Description
I have been pondering which LLM to run (when I have time) for some months, and watched as new models get announced and new ways of running them are announced (MTP) and new distilled versions are announced etc. and I have read a lot of Reddit posts for people wanting to do similar things with similar hardware.
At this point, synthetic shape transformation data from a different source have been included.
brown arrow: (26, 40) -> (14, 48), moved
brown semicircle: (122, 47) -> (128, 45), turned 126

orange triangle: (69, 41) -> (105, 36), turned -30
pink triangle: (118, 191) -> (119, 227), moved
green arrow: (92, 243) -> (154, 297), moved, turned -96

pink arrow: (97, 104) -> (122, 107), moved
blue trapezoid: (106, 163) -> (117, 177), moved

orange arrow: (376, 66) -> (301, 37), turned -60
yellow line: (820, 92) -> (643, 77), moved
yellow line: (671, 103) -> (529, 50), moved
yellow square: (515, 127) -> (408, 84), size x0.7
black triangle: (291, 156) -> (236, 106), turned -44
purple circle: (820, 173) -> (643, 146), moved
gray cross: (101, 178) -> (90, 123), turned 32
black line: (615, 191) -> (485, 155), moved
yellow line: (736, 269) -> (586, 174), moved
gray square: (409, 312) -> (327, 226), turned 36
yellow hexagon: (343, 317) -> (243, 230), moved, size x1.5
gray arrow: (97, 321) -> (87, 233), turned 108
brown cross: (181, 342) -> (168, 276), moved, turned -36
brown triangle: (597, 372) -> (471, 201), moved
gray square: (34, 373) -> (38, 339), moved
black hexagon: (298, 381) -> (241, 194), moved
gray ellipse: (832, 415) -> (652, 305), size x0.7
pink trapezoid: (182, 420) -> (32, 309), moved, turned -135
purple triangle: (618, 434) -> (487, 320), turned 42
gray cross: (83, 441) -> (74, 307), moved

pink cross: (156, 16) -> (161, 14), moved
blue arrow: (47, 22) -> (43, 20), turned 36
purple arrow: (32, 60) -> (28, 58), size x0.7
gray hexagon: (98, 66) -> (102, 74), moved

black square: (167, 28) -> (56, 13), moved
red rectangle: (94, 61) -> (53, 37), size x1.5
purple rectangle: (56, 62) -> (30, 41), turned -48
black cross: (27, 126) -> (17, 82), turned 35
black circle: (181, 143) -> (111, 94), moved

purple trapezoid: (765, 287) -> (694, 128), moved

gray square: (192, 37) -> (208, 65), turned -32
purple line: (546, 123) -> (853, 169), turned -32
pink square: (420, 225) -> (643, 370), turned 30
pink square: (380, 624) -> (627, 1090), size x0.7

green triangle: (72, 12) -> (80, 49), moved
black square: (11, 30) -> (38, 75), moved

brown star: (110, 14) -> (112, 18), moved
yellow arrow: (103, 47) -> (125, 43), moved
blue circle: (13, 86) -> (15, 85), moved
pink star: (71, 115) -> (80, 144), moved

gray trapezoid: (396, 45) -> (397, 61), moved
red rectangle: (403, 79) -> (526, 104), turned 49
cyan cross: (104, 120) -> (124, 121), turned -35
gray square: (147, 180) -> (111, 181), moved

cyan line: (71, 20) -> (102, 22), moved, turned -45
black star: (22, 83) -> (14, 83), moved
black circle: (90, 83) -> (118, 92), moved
So I have a reasonable idea of what might be best for my hardware.
The output is below...
For some reason it failed to download some stuff and gave an error. But when I ran it again it didn't give an error but gave the exact same results.
A few things in the results that stood out:
- The specific use case(s) matter - but there is no way for me to state I want e.g. agentic coding
- Qwen3.6 27B dense rather than Qwen3.6 35B A3B MoE which would run much better with hybrid inference.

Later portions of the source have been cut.